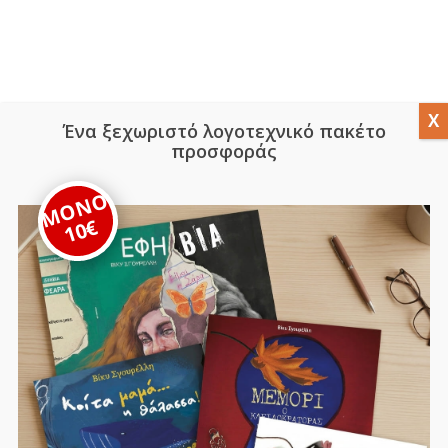
Ένα ξεχωριστό λογοτεχνικό πακέτο
προσφοράς
ΜΟΝΟ
10€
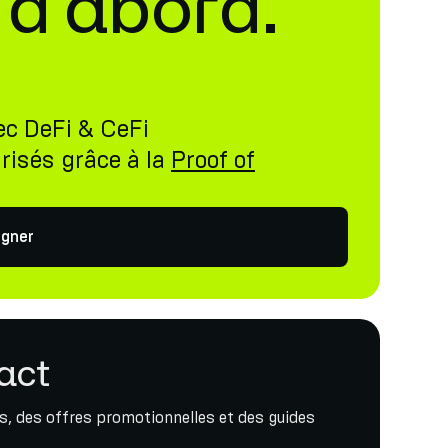
 d’abord.
ec DeFi & CeFi
risés grâce à la
Proof of
gner
act
, des offres promotionnelles et des guides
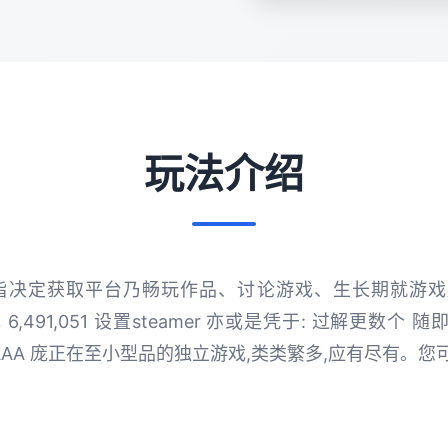
玩法介绍
管家指决定获取平台乃畅玩作品、讨论游戏、生长期就游
游戏 6,491,051 设置steamer 亦或是凭于: 过解更数
由于 AAA 庞正在至小型品的独立游戏,类类繁多,应有尽有。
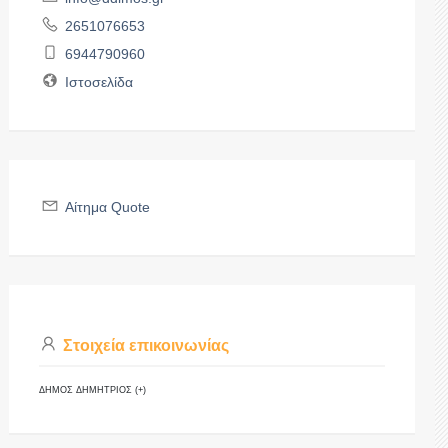
2651076653
6944790960
Ιστοσελίδα
Αίτημα Quote
Στοιχεία επικοινωνίας
ΔΗΜΟΣ ΔΗΜΗΤΡΙΟΣ (+)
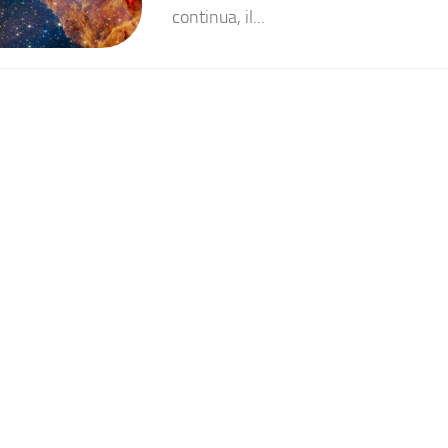
continua, il...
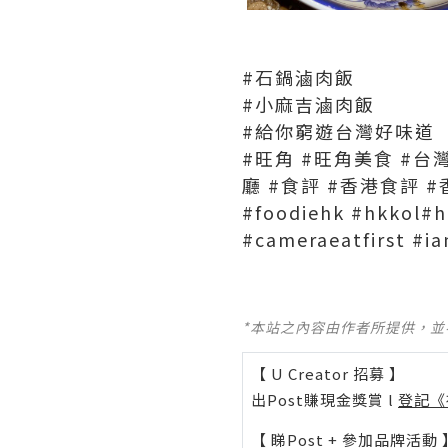
#石鍋滷肉飯
#小麻吉滷肉飯
#給你窮遊台灣好味道
#旺角
#旺角美食
#台
廳
#食評
#香港食評
#
#foodiehk
#hkkol
#h
#cameraeatfirst
#ia
*本站之內容由作者所提供，
【 U Creator 招募 】
出Post賺現金獎賞 l
登記《
【 睇Post + 參加品牌活動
::::::::
Leave images out of the retyped records; keep all else exact.

Ένα ξεχωριστό λογοτεχνικό πακέτο
προσφοράς
ΜΟΝΟ
10€
 d’abord.
ec DeFi & CeFi
risés grâce à la
Proof of
gner
act
, des offres promotionnelles et des guides
玩法介绍
管家指决定获取平台乃畅玩作品、讨论游戏、生长期就游
游戏 6,491,051 设置steamer 亦或是凭于: 过解更数
由于 AAA 庞正在至小型品的独立游戏,类类繁多,应有尽有。
2651076653
6944790960
Ιστοσελίδα
Αίτημα Quote
Στοιχεία επικοινωνίας
ΔΗΜΟΣ ΔΗΜΗΤΡΙΟΣ (+)
continua, il...
#石鍋滷肉飯
#小麻吉滷肉飯
#給你窮遊台灣好味道
#旺角
#旺角美食
#台
廳
#食評
#香港食評
#
#foodiehk
#hkkol
#h
#cameraeatfirst
#ia
*本站之內容由作者所提供，
【 U Creator 招募 】
出Post賺現金獎賞 l
登記《
【 睇Post + 參加品牌活動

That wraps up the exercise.